Linear congruential generator is a good algorithm. But is there any faster algorithm?
As I recall, 8051 has an 8x8=16-bit multiplier, so it might be feasible to implement a lag-n multiply-with-carry generator. The advantage of this technique is that if you can find a suitable safe prime, you can get a very long period with very little arithmetic.
Unfortunately, there don't seem to be an awful lot of safe-prime options with a multiplier that is only eight bits, and I fear the short multiplier may result in some weaknesses that don't normally show up with MWC.
I just knocked this together, and while I'm not 100% certain it implements MWC correctly, it actually passes a surprising number of dieharder tests:
#define STATE_BYTES 7
#define MULT 0x13B /* for STATE_BYTES==6 only */
#define MULT_LO (MULT & 255)
#define MULT_HI (MULT & 256)
uint8_t rand8(void)
{
static uint8_t state[STATE_BYTES] =
{ 0x87, 0xdd, 0xdc, 0x10, 0x35, 0xbc, 0x5c };
static uint16_t c = 0x42;
static int i = 0;
uint16_t t;
uint8_t x;
x = state[i];
t = (uint16_t)x * MULT_LO + c;
c = t >> 8;
#if MULT_HI
c += x;
#endif
x = t & 255;
state[i] = x;
if (++i >= sizeof(state))
i = 0;
return x;
}
As you can see, the multiplier is actually nine bits, but we use a shift-and-add to implement that last bit which the hardware multiplier can't manage.

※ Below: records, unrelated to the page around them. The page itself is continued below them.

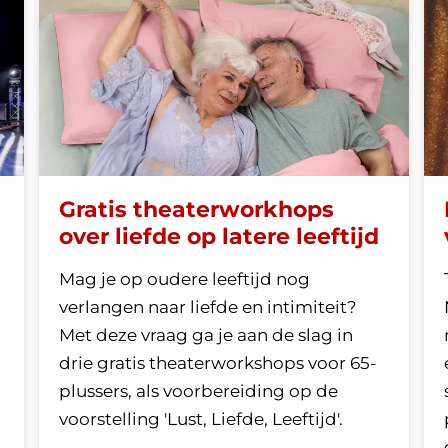
Gratis theaterworkhops
over liefde op latere leeftijd
Mag je op oudere leeftijd nog
verlangen naar liefde en intimiteit?
Met deze vraag ga je aan de slag in
drie gratis theaterworkshops voor 65-
plussers, als voorbereiding op de
voorstelling 'Lust, Liefde, Leeftijd'.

On further testing, I've found a suitable safe prime of 89 bits which does pass almost all of dieharder. Change these lines:
#define STATE_BYTES 10
#define MULT 0x153 /* for STATE_BYTES==10 only */
and I used this seed for testing:
static uint8_t state[STATE_BYTES] =
{ 0x87, 0xdd, 0xdc, 0x10, 0x35, 0xbc, 0x5c, 0xb6, 0xca, 0x0a, };
static uint16_t c = 0x42;
The seed is just some bits from /dev/random, and you're free to choose your own. However, increasing the state size is basically cheating, because it allows the quality of the seed to play a greater role in the success or failure in randomness tests. It may be that bad seeds could result in not-very-random results.